Happy Father's Day from Barack Obama


Saw this today.

Obama is taking a super risky strategy, and I'm loving it! This is awesome! Yes, I'm a liberal, but I also have some conservative leanings, and I hate the victim mentality. Of course Obama is not the first African American person to empower his people by creating a message primarily of responsibility: Bill Cosby did it, and Malcolm X did it before him. But Obama, to my knowledge, is the first outward proponent of this "responsibility" philosophy to simultaneously:

a) Have a strong standing with black people
b) Have a strong standing with white people
b) Have the charisma to say what he says while connecting with people

I was surprised that Cosby wasn't able to connect with people, especially after he put his money behind his words by paying for kids' college tuition (which I thought was awesome). Malcolm connected with people, but he got pushed out of the mainstream because of his more incendiary public statements. Obama has a special gift of oratory and connection that allows him to truly connect with people, AND he has a good standing in both communities. He's getting some great opportunities, and he's really using them well. I hope it'll help him win the presidency.

By the way, I'm waiting for more Asian American leaders to tell it like it is. I'm waiting for one of our leaders to stand up on Father's Day and say, "You know what, we gotta end this IR disparity! Together! Once and for all!"

(That's a joke. Kind of.)

From the beginning of the article:

CHICAGO — Addressing a packed congregation at one of the city’s largest black churches, Senator Barack Obama on Sunday invoked his own absent father to deliver a sharp message to black men, saying “we need fathers to realize that responsibility does not end at conception.”


In an address that was striking for its bluntness and where he chose to give it, Mr. Obama directly addressed one of the most delicate topics confronting black leaders: how much responsibility absent fathers bear for some of the intractable problems afflicting black Americans. Mr. Obama noted that “more than half of all black children live in single-parent households,” a number that he said had doubled since his own childhood.


“Too many fathers are M.I.A., too many fathers are AWOL, missing from too many lives and too many homes,” Mr. Obama said to a chorus of approving murmurs from the audience. “They have abandoned their responsibilities, acting like boys instead of men. And the foundations of our families are weaker because of it.”


Accompanied by his wife, Michelle, and his daughters, Malia and Sasha, who sat in the front pew, Mr.
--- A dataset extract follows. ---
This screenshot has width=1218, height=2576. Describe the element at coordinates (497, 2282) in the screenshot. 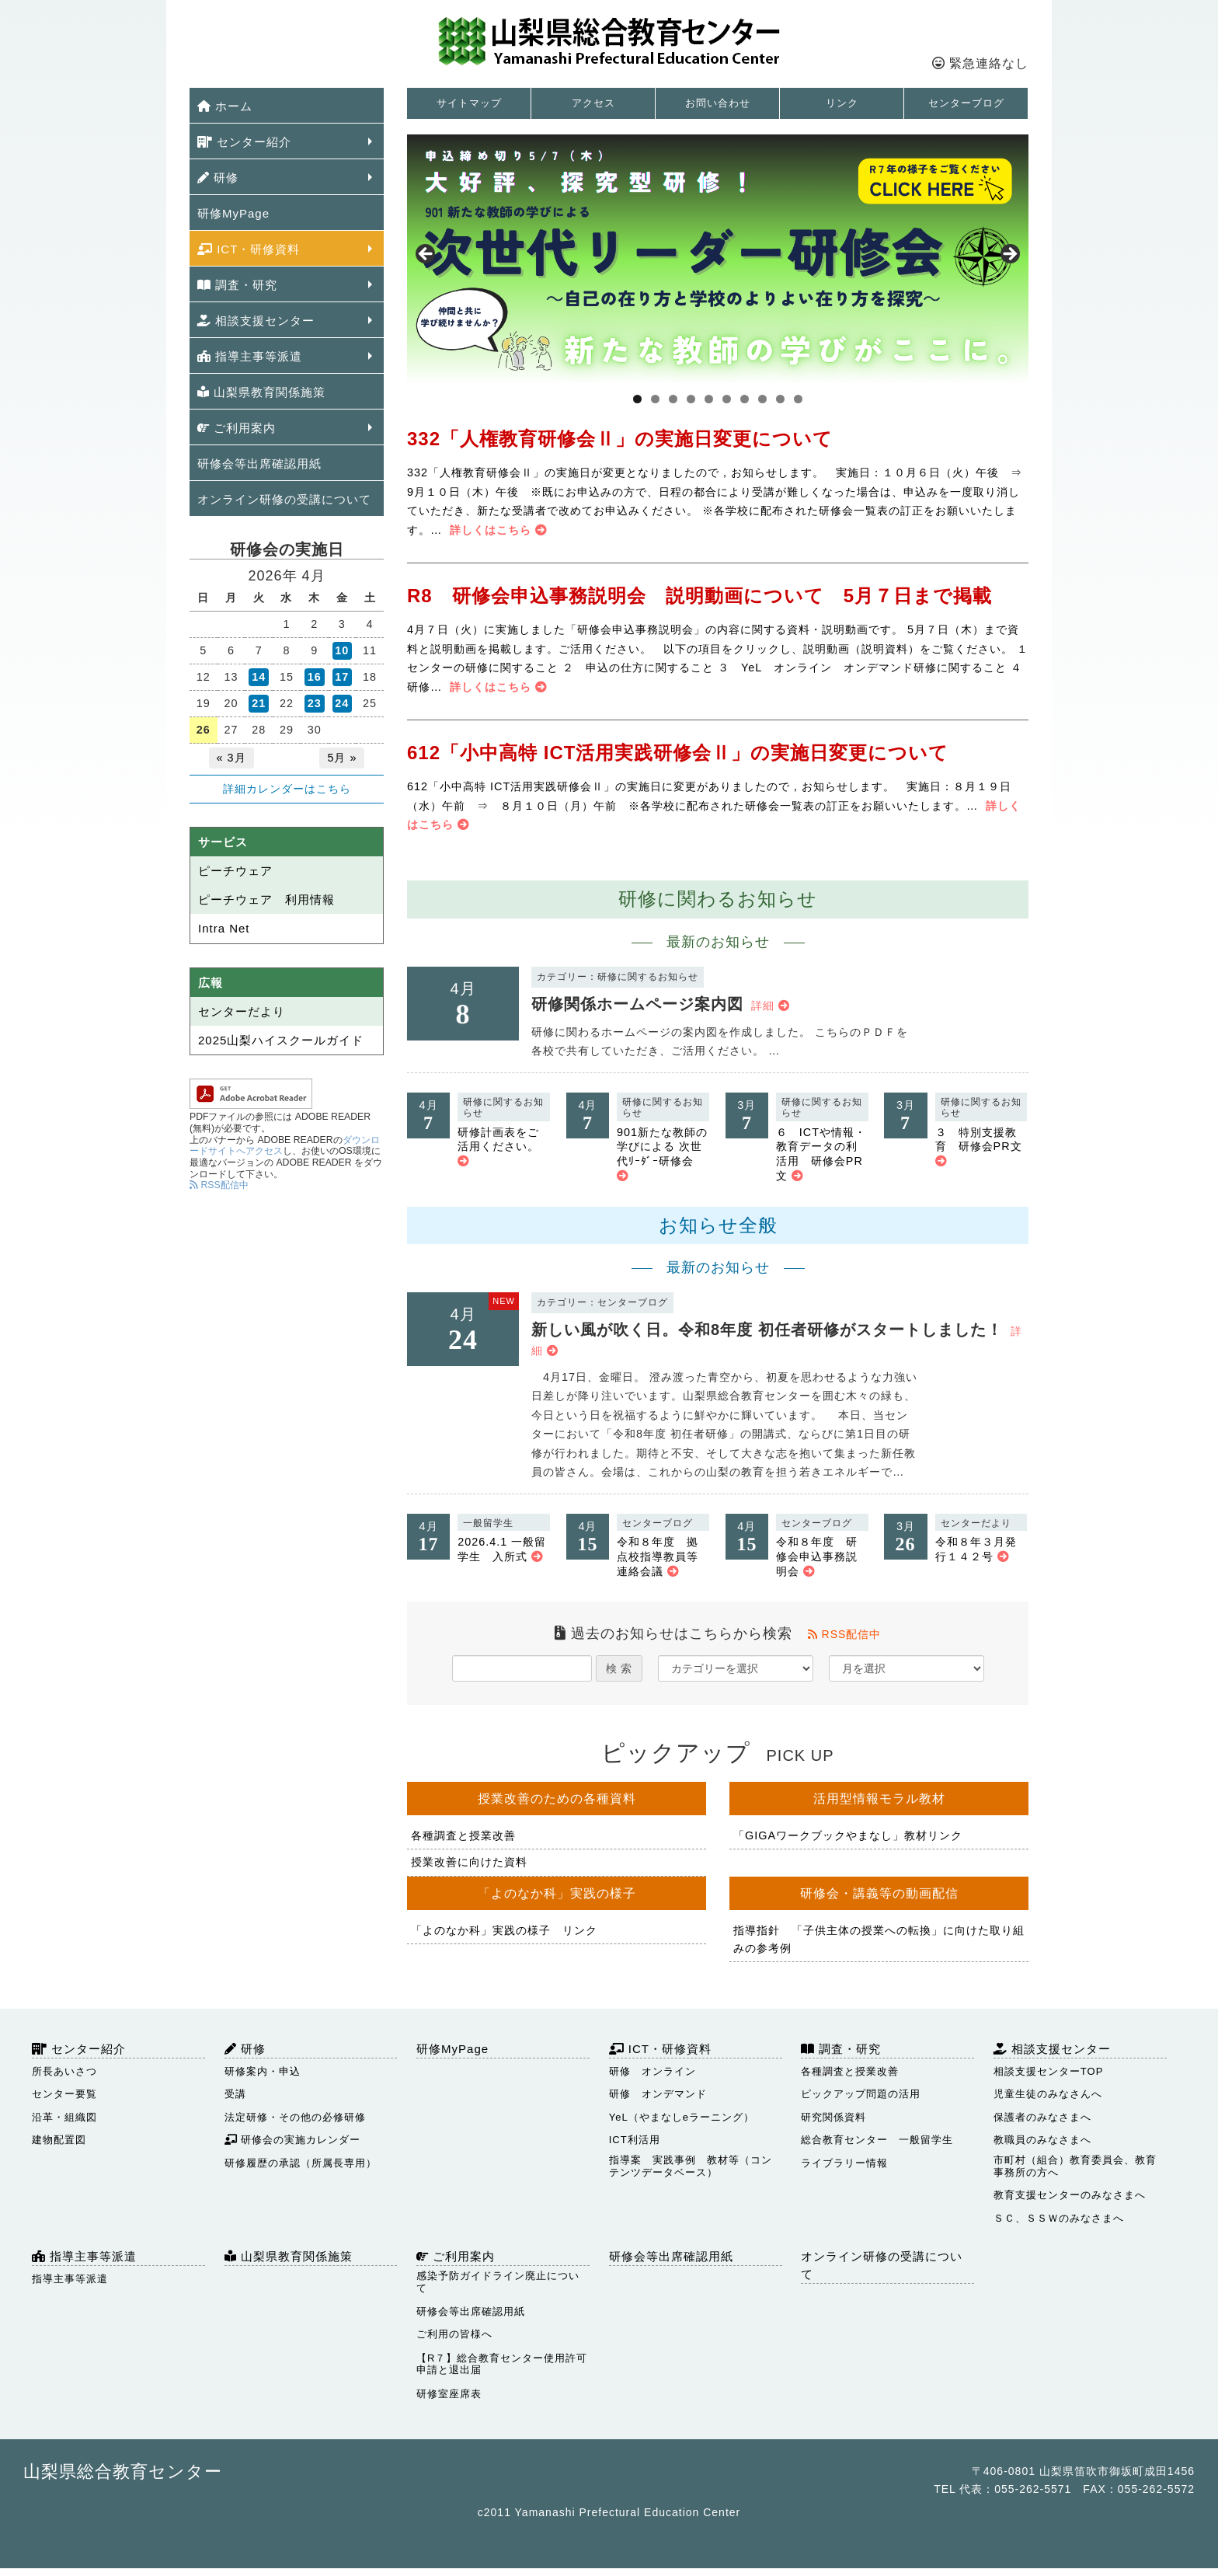 I see `感染予防ガイドライン廃止について` at that location.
Obama, the presumptive Democratic nominee, laid out his case in stark terms that would be difficult for a white candidate to make, telling the mostly black audience not to “just sit in the house watching ‘SportsCenter,’ ” and to stop praising themselves for mediocre accomplishments.


“Don’t get carried away with that eighth-grade graduation,” he said, bringing many members of the congregation to their feet, applauding. “You’re supposed to graduate from eighth grade.”